Display of glucose oxidase on Bacillus subtilis spore surface and preparation for enzyme electrode

Glucose biosensor is currently the most common electrochemical biosensor. Most glucose biosensors are prepared by modifying glucose oxidase on the electrode surface. However, in the process of electrode immobilization, enzyme purification is required, which increases the cost and has become a bottleneck in the field of development of immobilized enzyme electrodes. In this study, glucose oxidase (GOD) was displayed on the surface of Bacillus subtilis using the spore capsid protein CotX as an anchor protein. By Western blotting analysis, immunofluorescence analysis and enzyme activity detection, GOD was effectively expressed on the surface of spores, and recombinant spores (Spore-GOD) were obtained by fermentation. The graphene oxide/prussian blue deposition film modified glassy carbon electrode was prepared by the drop coating method and the electrodeposition method.
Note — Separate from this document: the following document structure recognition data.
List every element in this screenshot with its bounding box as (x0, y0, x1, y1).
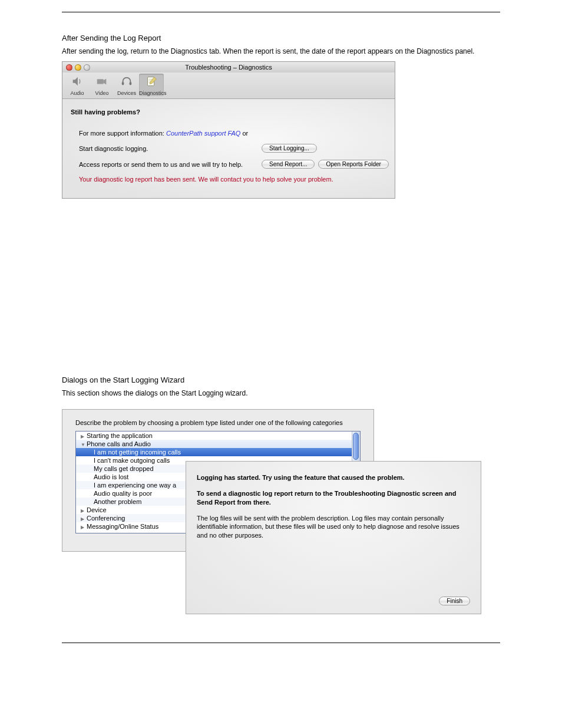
disclosure-right-icon: ▶ (81, 508, 87, 513)
diagnostics-window: Troubleshooting – Diagnostics Audio Vide… (62, 61, 395, 199)
category-phone-audio[interactable]: ▼Phone calls and Audio (76, 440, 360, 448)
support-prefix: For more support information: (79, 130, 166, 137)
finish-button[interactable]: Finish (439, 597, 470, 605)
logging-started-dialog: Logging has started. Try using the featu… (186, 461, 481, 614)
camera-icon (94, 74, 110, 89)
item-no-incoming-calls[interactable]: I am not getting incoming calls (76, 448, 360, 456)
log-files-disclaimer: The log files will be sent with the prob… (197, 514, 470, 541)
tab-video-label: Video (95, 90, 109, 96)
start-logging-button[interactable]: Start Logging... (262, 144, 317, 153)
problem-prompt: Describe the problem by choosing a probl… (75, 419, 361, 426)
section-body-after-sending: After sending the log, return to the Dia… (62, 46, 500, 57)
window-traffic-lights (66, 64, 90, 71)
tab-audio-label: Audio (70, 90, 84, 96)
notepad-icon (144, 74, 159, 89)
category-starting-app[interactable]: ▶Starting the application (76, 431, 360, 440)
category-label: Phone calls and Audio (87, 440, 151, 447)
tab-devices-label: Devices (117, 90, 136, 96)
scrollbar-thumb[interactable] (353, 433, 359, 460)
send-report-button[interactable]: Send Report... (262, 160, 315, 169)
report-sent-confirmation: Your diagnostic log report has been sent… (79, 176, 386, 183)
category-label: Starting the application (87, 432, 153, 439)
close-icon[interactable] (66, 64, 72, 71)
section-body-dialogs: This section shows the dialogs on the St… (62, 388, 500, 398)
disclosure-right-icon: ▶ (81, 525, 87, 530)
tab-audio[interactable]: Audio (65, 74, 90, 96)
tab-devices[interactable]: Devices (114, 74, 139, 96)
zoom-icon[interactable] (84, 64, 90, 71)
section-heading-dialogs: Dialogs on the Start Logging Wizard (62, 375, 500, 384)
category-label: Device (87, 506, 107, 513)
open-reports-folder-button[interactable]: Open Reports Folder (318, 160, 388, 169)
svg-rect-2 (130, 82, 132, 85)
minimize-icon[interactable] (75, 64, 81, 71)
prefs-toolbar: Audio Video Devices Diagnostics (62, 73, 395, 99)
support-line: For more support information: CounterPat… (79, 130, 262, 137)
tab-diagnostics-label: Diagnostics (139, 90, 167, 96)
category-label: Conferencing (87, 515, 125, 522)
disclosure-right-icon: ▶ (81, 516, 87, 522)
support-suffix: or (240, 130, 248, 137)
section-heading-after-sending: After Sending the Log Report (62, 34, 500, 42)
window-title: Troubleshooting – Diagnostics (62, 64, 395, 71)
access-reports-label: Access reports or send them to us and we… (79, 161, 262, 168)
window-titlebar: Troubleshooting – Diagnostics (62, 62, 395, 73)
disclosure-down-icon: ▼ (81, 442, 87, 447)
logging-started-message: Logging has started. Try using the featu… (197, 473, 470, 482)
page-top-rule (62, 12, 500, 12)
headset-icon (119, 74, 134, 89)
tab-diagnostics[interactable]: Diagnostics (139, 74, 164, 96)
diagnostics-heading: Still having problems? (71, 108, 386, 116)
category-label: Messaging/Online Status (87, 523, 158, 530)
support-faq-link[interactable]: CounterPath support FAQ (166, 130, 240, 137)
page-bottom-rule (62, 643, 500, 643)
svg-rect-1 (122, 82, 124, 85)
send-report-instruction: To send a diagnostic log report return t… (197, 489, 470, 507)
svg-rect-0 (97, 79, 104, 84)
start-logging-label: Start diagnostic logging. (79, 145, 262, 152)
tab-video[interactable]: Video (90, 74, 114, 96)
disclosure-right-icon: ▶ (81, 434, 87, 439)
speaker-icon (70, 74, 85, 89)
The surface of the modified electrode was fixed with Spore-GOD, and finally covered with a layer of Nafion solution to make an electrochemical biosensor for sensitive determination of glucose. The cyclic voltammogram of glucose on the enzyme electrode sensor showed a well-defined oxidation peak at 0.42 V, and the redox peak current has a good linear relationship with the glucose concentration in the range of 0.1-7.0 mmol/L. The calibration curve equation is: I=1.305C(glucose)+3.639 (R²=0.992 9), and its detection limit is 7.5 μmol/L (S/N=3). This modified electrode has good conductivity, stability and reproducibility, and can be used for the analysis and determination of glucose.